Mentri Susi Bagikan 4,5 Ton Ikan Hasil Sitaan ke Santri Pondok Gontor

Susi Pudjiastuti
Mentri Susi saat membagikan Ikan di Pondok Gontor

Beritauntukanda – Menteri Kelautan dan Perikanan, Susi Pudjiastuti menyerahkan bantuan ikan segar beku sebanyak 4,5 ton ke Pondok Modern Darussalam Gontor (PMDG), Minggu (26/11/2016) siang.

Susi Pudjiastuti mengatakan, ikan jenis makarel yang sudah beku dan dikemas itu merupakan hasil sitaan dari Kementerian Kelautan dan Perikanan (KKP). Ikan tersebut, kata Susi merupakan hasil tangkapan dari Laut Cina Selatan dan akan diimport secara ilegal.

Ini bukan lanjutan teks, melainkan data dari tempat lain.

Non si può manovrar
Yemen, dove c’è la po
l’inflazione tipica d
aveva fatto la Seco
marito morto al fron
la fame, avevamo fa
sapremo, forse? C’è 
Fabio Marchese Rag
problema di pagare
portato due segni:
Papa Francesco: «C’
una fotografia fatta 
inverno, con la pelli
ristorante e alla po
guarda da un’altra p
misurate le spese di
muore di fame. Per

“Ini ikan makarel dari pasifik. Jadi ini ikan ilegal diimport ke Indonesia, kita tangkap,” kata Susi kepada Surya (TRIBUNnews.com Network). Dikatakannya, sekitar dua bulan yang lalu, Kementrian Kelautan dan Perikanan (KKP) berhasil menyita 11 ton ikan segar beku ilegal.

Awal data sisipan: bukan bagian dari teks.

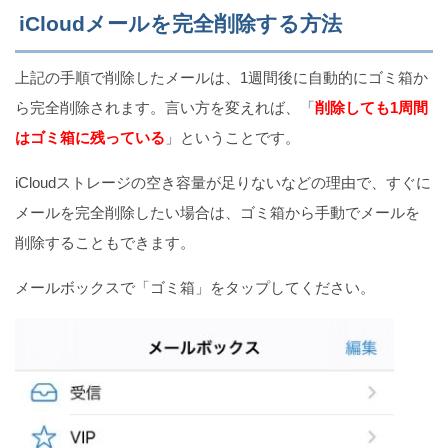
iCloudメールを完全削除する方法
上記の手順で削除したメールは、1週間後に自動的にゴミ箱か
ら完全削除されます。言い方を変えれば、「
削除しても1周間
はゴミ箱に残っている
」ということです。
iCloudストレージの空き容量が足りないなどの理由で、すぐに
メールを完全削除したい場合は、ゴミ箱から手動でメールを
削除することもできます。
メールボックスで「ゴミ箱」をタップしてください。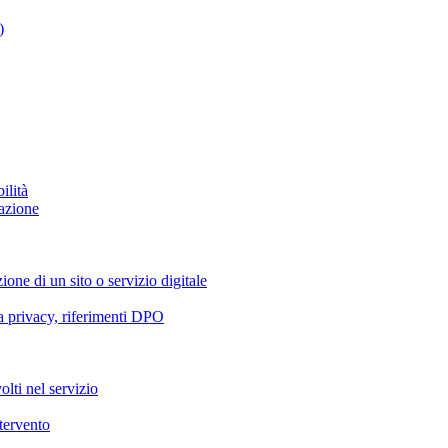
)
ilità
azione
ione di un sito o servizio digitale
va privacy, riferimenti DPO
olti nel servizio
ntervento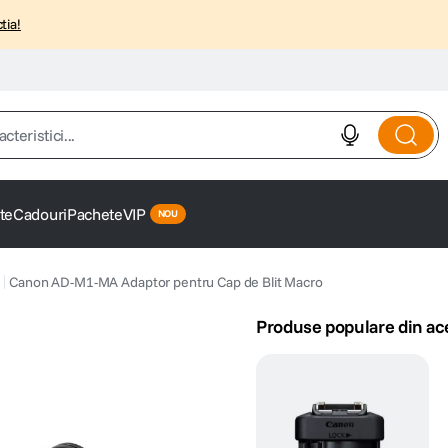
tia!
istici...
te
Cadouri
Pachete
VIP
Canon AD-M1-MA Adaptor pentru Cap de Blit Macro
Produse populare din ac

Susi menyebut, ikan jenis makarel itu biasanya di pasaran dijual dengan harga 5-7 dolar per kilogramnya. Ikan segar beku hasil sitaan yang sudah diproses menjadi barang negara itu, kini dibagikan ke beberapa pondok, panti asuhan, serta masyarakat wilayah tengah yang jauh dari laut.

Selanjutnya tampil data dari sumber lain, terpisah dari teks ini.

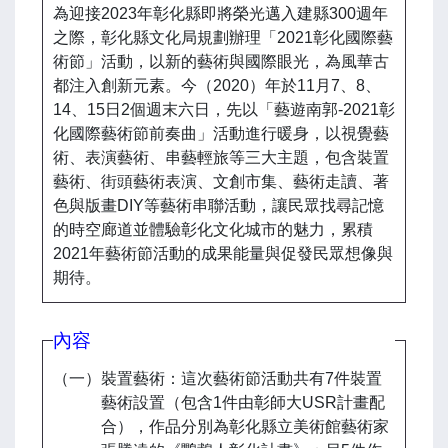
為迎接2023年彰化縣即將榮光邁入建縣300週年
之際，彰化縣文化局規劃辦理「2021彰化國際藝
術節」活動，以新的藝術與國際眼光，為風華古
都注入創新元素。今（2020）年於11月7、8、
14、15日2個週末六日，先以「藝遊南郭-2021彰
化國際藝術節前奏曲」活動進行暖身，以視覺藝
術、表演藝術、串藝輕旅等三大主題，包含裝置
藝術、街頭藝術表演、文創市集、藝術走讀、著
色與版畫DIY等藝術串聯活動，讓民眾找尋記憶
的時空廊道並體驗彰化文化城市的魅力，累積
2021年藝術節活動的成果能量與促發民眾想像與
期待。
內容
（一）裝置藝術：這次藝術節活動共有7件裝置
藝術設置（包含1件由彰師大USR計畫配
合），作品分別為彰化縣立美術館藝術家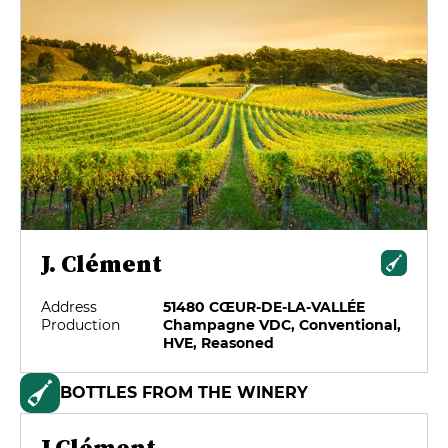
J. Clément
Address
51480 CŒUR-DE-LA-VALLÉE
Production
Champagne VDC, Conventional,
HVE, Reasoned
BOTTLES FROM THE WINERY
J.Clément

“Sudah dibagi-bagi ke pondok. Di tebu ireng, Jogja, Semarang, Solo, juga wilayah-wilayah tengah yang jauh dari laut,” kata Susi. Susi menyebut, pemberian ikan hasil sitaan ke beberapa daerah, merupakan bagian dari upaya untuk menumbuhkan gemar makan ikan di kalangan masyarakat.
Sebelumnya, dalam seminar yang digelar di gedung Universitas Darussalam (Unida) Gontor, Susi menjeleskan pentingnya mengonsumsi ikan.
“Berdasarkan survei, sepuluh tahun terakhir, satu dari tiga anak yang lahir 2003-2013 di Indonesia lahir kuntet (pendek). Ini survei WHO, serius, bukan statistik, bukan hasil survei tim abal-abal, serius sekali,” kata Susi.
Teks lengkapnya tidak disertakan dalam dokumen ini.